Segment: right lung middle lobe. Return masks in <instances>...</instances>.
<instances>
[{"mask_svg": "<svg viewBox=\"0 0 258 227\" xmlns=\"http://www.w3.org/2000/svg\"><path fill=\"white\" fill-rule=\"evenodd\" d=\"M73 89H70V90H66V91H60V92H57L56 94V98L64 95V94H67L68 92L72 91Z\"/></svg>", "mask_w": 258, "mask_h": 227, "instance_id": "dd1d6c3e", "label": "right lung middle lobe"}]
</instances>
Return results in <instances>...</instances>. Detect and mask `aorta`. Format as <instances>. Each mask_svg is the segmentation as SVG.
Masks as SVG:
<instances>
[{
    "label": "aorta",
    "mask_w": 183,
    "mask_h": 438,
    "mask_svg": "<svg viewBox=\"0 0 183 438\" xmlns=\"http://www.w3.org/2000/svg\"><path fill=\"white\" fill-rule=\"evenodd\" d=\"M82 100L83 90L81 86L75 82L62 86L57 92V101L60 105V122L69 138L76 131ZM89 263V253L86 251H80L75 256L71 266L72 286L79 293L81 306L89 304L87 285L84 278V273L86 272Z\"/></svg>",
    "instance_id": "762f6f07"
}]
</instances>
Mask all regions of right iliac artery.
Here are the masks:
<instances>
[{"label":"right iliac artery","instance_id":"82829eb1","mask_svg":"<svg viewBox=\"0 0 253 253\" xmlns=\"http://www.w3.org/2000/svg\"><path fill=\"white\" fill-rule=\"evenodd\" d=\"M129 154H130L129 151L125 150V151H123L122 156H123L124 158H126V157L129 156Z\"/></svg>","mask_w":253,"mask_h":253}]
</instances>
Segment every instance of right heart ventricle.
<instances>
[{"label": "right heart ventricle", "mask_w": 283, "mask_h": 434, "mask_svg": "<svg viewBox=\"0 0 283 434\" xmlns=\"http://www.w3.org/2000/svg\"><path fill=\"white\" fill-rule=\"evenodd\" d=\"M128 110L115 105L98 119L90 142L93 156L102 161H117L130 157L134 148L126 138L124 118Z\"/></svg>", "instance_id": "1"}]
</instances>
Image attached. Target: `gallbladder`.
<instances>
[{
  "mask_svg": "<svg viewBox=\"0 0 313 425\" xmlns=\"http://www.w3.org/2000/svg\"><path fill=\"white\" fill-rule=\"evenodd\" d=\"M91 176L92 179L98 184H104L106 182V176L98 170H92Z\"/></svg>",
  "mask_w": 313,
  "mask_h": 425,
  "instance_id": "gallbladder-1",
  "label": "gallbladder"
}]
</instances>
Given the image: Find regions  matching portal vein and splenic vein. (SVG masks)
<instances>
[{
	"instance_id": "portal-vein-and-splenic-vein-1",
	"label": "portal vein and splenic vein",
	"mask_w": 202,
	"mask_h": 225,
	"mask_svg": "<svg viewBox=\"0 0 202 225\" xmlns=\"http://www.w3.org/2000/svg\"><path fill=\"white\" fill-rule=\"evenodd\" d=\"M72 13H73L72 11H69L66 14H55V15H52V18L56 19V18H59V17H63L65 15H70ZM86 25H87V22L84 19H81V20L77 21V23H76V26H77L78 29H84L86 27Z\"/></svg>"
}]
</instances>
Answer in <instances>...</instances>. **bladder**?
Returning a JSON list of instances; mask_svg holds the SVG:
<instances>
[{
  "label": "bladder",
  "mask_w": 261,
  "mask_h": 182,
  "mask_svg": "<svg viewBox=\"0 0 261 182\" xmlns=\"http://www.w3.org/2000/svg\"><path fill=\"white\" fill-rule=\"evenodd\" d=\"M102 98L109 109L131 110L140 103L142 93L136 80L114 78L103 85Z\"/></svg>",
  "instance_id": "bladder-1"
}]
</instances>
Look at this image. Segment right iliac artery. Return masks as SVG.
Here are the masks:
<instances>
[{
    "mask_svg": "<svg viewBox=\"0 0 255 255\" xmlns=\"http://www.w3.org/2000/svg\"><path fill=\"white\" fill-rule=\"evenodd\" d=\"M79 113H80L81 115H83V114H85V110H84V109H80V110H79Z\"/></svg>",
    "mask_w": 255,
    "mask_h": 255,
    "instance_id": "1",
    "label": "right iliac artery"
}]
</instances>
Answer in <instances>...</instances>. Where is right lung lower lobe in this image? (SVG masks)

What to produce =
Go through the data and copy each line exactly as it was written.

Task answer =
Segment: right lung middle lobe. Return masks in <instances>...</instances>.
<instances>
[{"mask_svg": "<svg viewBox=\"0 0 258 227\" xmlns=\"http://www.w3.org/2000/svg\"><path fill=\"white\" fill-rule=\"evenodd\" d=\"M73 89H70V90H66V91H60V92H57L56 94V98L64 95V94H67L68 92L72 91Z\"/></svg>", "mask_w": 258, "mask_h": 227, "instance_id": "dd1d6c3e", "label": "right lung middle lobe"}]
</instances>
Return results in <instances>...</instances>. Detect and mask `aorta`. Format as <instances>. Each mask_svg is the segmentation as SVG.
Masks as SVG:
<instances>
[{
    "label": "aorta",
    "mask_w": 183,
    "mask_h": 438,
    "mask_svg": "<svg viewBox=\"0 0 183 438\" xmlns=\"http://www.w3.org/2000/svg\"><path fill=\"white\" fill-rule=\"evenodd\" d=\"M82 100L83 90L81 86L75 82L62 86L57 92V101L60 105V122L69 138L76 131ZM89 263V253L86 251H80L75 256L71 266L72 286L79 293L81 306L89 304L87 285L84 278V273L86 272Z\"/></svg>",
    "instance_id": "762f6f07"
}]
</instances>
Mask all regions of right iliac artery.
Here are the masks:
<instances>
[{"label":"right iliac artery","instance_id":"82829eb1","mask_svg":"<svg viewBox=\"0 0 253 253\" xmlns=\"http://www.w3.org/2000/svg\"><path fill=\"white\" fill-rule=\"evenodd\" d=\"M129 154H130L129 151L125 150V151H123L122 156H123L124 158H126V157L129 156Z\"/></svg>","mask_w":253,"mask_h":253}]
</instances>
Segment every instance of right heart ventricle.
<instances>
[{"label": "right heart ventricle", "mask_w": 283, "mask_h": 434, "mask_svg": "<svg viewBox=\"0 0 283 434\" xmlns=\"http://www.w3.org/2000/svg\"><path fill=\"white\" fill-rule=\"evenodd\" d=\"M128 110L115 105L98 119L90 142L93 156L102 161H117L130 157L134 148L126 138L124 118Z\"/></svg>", "instance_id": "1"}]
</instances>
Image attached. Target: `gallbladder`.
<instances>
[{
  "mask_svg": "<svg viewBox=\"0 0 313 425\" xmlns=\"http://www.w3.org/2000/svg\"><path fill=\"white\" fill-rule=\"evenodd\" d=\"M91 176L92 179L98 184H104L106 182V176L98 170H92Z\"/></svg>",
  "mask_w": 313,
  "mask_h": 425,
  "instance_id": "gallbladder-1",
  "label": "gallbladder"
}]
</instances>
Given the image: Find regions  matching portal vein and splenic vein. (SVG masks)
<instances>
[{
	"instance_id": "portal-vein-and-splenic-vein-1",
	"label": "portal vein and splenic vein",
	"mask_w": 202,
	"mask_h": 225,
	"mask_svg": "<svg viewBox=\"0 0 202 225\" xmlns=\"http://www.w3.org/2000/svg\"><path fill=\"white\" fill-rule=\"evenodd\" d=\"M72 13H73L72 11H69L66 14H55V15H52V18L56 19V18H59V17H63L65 15H70ZM86 25H87V22L84 19H81V20L77 21V23H76V26H77L78 29H84L86 27Z\"/></svg>"
}]
</instances>
Answer in <instances>...</instances>. **bladder**?
Returning a JSON list of instances; mask_svg holds the SVG:
<instances>
[{
  "label": "bladder",
  "mask_w": 261,
  "mask_h": 182,
  "mask_svg": "<svg viewBox=\"0 0 261 182\" xmlns=\"http://www.w3.org/2000/svg\"><path fill=\"white\" fill-rule=\"evenodd\" d=\"M102 98L109 109L131 110L140 103L142 93L136 80L114 78L103 85Z\"/></svg>",
  "instance_id": "bladder-1"
}]
</instances>
Look at this image. Segment right iliac artery. Return masks as SVG.
Here are the masks:
<instances>
[{
    "mask_svg": "<svg viewBox=\"0 0 255 255\" xmlns=\"http://www.w3.org/2000/svg\"><path fill=\"white\" fill-rule=\"evenodd\" d=\"M79 113H80L81 115H83V114H85V110H84V109H80V110H79Z\"/></svg>",
    "mask_w": 255,
    "mask_h": 255,
    "instance_id": "1",
    "label": "right iliac artery"
}]
</instances>
Answer in <instances>...</instances>. Where is right lung lower lobe in this image? (SVG masks)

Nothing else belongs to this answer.